* Study material:

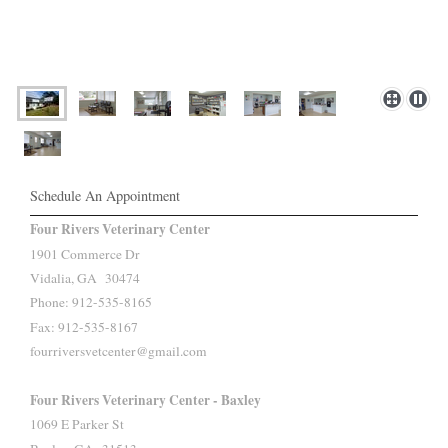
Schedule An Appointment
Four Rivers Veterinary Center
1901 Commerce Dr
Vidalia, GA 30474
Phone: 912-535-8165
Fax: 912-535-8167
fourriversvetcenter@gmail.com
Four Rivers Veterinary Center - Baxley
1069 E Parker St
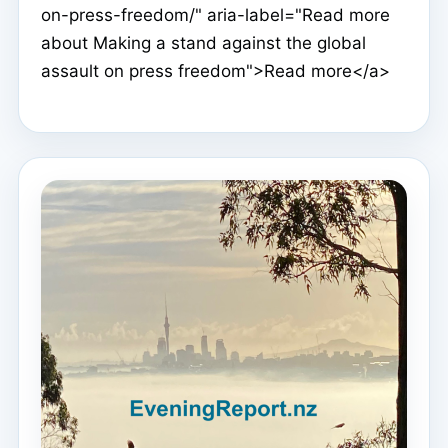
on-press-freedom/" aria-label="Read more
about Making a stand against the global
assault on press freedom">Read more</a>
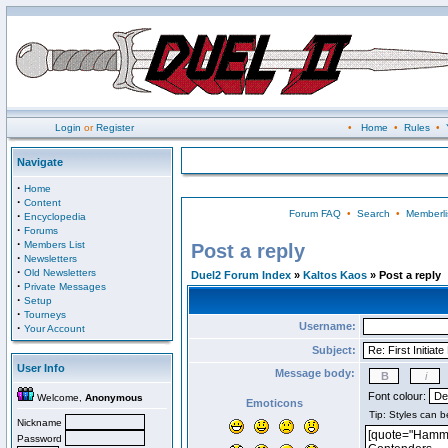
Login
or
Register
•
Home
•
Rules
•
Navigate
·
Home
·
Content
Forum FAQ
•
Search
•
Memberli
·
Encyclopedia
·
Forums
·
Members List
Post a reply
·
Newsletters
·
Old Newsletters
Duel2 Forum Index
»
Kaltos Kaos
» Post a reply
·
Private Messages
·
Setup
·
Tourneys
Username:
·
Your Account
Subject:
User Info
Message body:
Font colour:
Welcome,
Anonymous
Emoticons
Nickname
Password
...
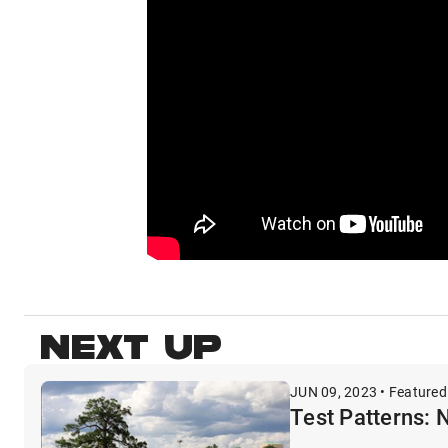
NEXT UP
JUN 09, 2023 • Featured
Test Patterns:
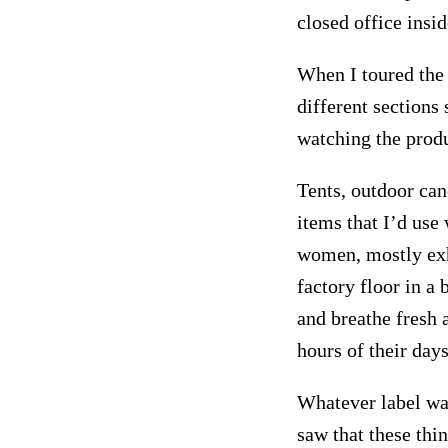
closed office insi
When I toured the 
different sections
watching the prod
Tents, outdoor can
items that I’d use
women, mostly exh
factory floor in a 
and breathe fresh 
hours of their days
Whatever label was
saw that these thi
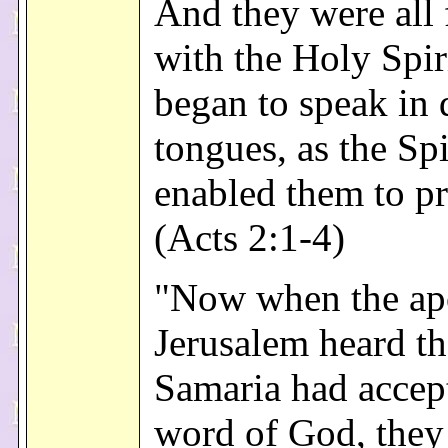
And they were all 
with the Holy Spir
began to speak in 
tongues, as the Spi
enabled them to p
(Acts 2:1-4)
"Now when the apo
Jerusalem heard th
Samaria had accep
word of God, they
--
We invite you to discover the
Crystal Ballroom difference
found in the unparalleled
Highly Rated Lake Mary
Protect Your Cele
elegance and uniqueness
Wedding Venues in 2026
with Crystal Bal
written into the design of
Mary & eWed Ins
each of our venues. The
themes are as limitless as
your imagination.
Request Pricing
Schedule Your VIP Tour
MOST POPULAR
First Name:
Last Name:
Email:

* Assigned task: The answer must be every line of the listing that holds the word "Crystal".

* Answer to the exercise:
Crystal Ballroom difference
with Crystal Bal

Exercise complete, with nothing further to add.